Au printemps dernier, lors de balades dans mon royaume rétréci de π km2, je comptais les fleurs. Il y avait des roses, des iris et du jasmin. La promesse de l’été qui s’annonçait.
Cet automne, je cherche les animaux imaginaires, ceux que de talentueux artistes ont dessinés sur des murs et des rideaux métalliques partout dans mon quartier. Ils ne sont pas toujours visibles, comme ces petites mosaïques à deux mètres cinquante du sol, pastèque, poisson ou gorille. Je les collectionne, des photos comme autant de souvenirs.

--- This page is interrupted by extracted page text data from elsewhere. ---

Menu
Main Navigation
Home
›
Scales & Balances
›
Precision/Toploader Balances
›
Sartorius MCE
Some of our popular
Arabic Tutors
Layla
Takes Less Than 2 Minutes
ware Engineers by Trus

Un cerf bleu, beige et rouge s’avançait rue de Charonne, tel un patronus, le sortilège défensif des sorciers inventés par JK Rowling, avant de disparaître à nouveau, caché sous de la peinture.

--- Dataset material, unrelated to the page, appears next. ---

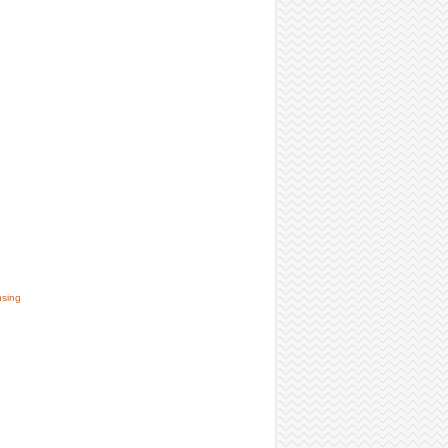
nsing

Sur la promenade plantée, au-dessus du trafic et du bruit de la ville, Eve et le serpent se regardent dans un décor étoilé. Et, plus loin sur la même promenade, un toucan, un loup et une perruche défilent dans des looks à la mode, affublés de marinières et de lunettes de soleil.
Un poisson tropical jaune et noir nage sur un mur de béton rue de Faidherbe et attend les pluies de l’automne pour se mouiller un peu plus.
Boulevard de Charonne, deux marsupilamis semblent passer des coups de téléphone depuis la devanture d’un magasin, entourés de palmiers et d’une coccinelle mutante. Le marsupilami… définitivement un animal imaginaire.
Un poulpe étend ses tentacules rue de la Roquette, à quelques pas du Père-Lachaise et je pense à cette nouvelle de Ted Chiang, devenue le film Arrival, où des octopodes extraterrestres ont une conception circulaire du temps. Quelle belle idée. Ni passé ni futur, juste une roue de souvenirs.
Avec l’élargissement à 20 km, j’ai repris mes balades plus lointaines. Vers la Seine et ses ponts. Vers le bois de Vincennes. Hormis des chats et des chiens, bien réels, je n’y ai croisé aucun autre animal imaginaire.
Dans un autre roman de science-fiction dont le nom m’échappe, un enfant joue avec une peluche en forme d’hippopotame et le lecteur comprend que, dans ce futur proche, les hippopotames ont disparu, qu’il ne reste plus que leurs cousins imaginaires, tels ces ours en peluche qui ont remplacé les ours de nos forêts européennes.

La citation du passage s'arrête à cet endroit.